* TASK ITEM
Would you return exactly the lines running from the one with "Nyugalom , Stresszoldás ,Idegrendszer" to the bottom of the listing below, and no others?

* THE DATA
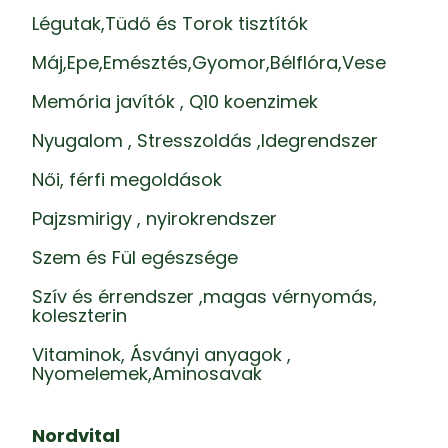
Légutak,Tüdő és Torok tisztítók
Máj,Epe,Emésztés,Gyomor,Bélflóra,Vese
Memória javítók , Q10 koenzimek
Nyugalom , Stresszoldás ,Idegrendszer
Női, férfi megoldások
Pajzsmirigy , nyirokrendszer
Szem és Fül egészsége
Szív és érrendszer ,magas vérnyomás,
koleszterin
Vitaminok, Ásványi anyagok ,
Nyomelemek,Aminosavak
Nordvital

* RESPONSE
Nyugalom , Stresszoldás ,Idegrendszer
Női, férfi megoldások
Pajzsmirigy , nyirokrendszer
Szem és Fül egészsége
Szív és érrendszer ,magas vérnyomás,
koleszterin
Vitaminok, Ásványi anyagok ,
Nyomelemek,Aminosavak
Nordvital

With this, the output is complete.